*TASK*.
Would you transcribe word for word every line from the one containing "выравнивания стен посредством" to the end of the data, both ends included, and leave out the rest?

[Stored data]
*** Begin section ***
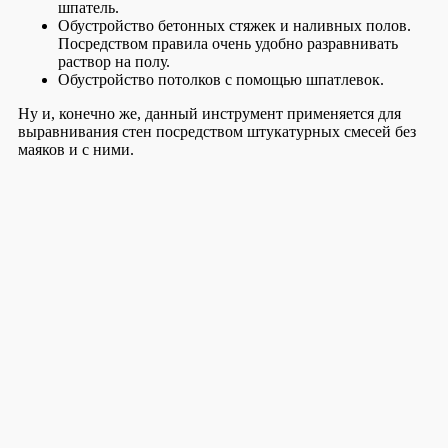
шпатель.
Обустройство бетонных стяжек и наливных полов.
Посредством правила очень удобно разравнивать
раствор на полу.
Обустройство потолков с помощью шпатлевок.
Ну и, конечно же, данный инструмент применяется для
выравнивания стен посредством штукатурных смесей без
маяков и с ними.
*** End section ***
*TASK OUTPUT*.
выравнивания стен посредством штукатурных смесей без
маяков и с ними.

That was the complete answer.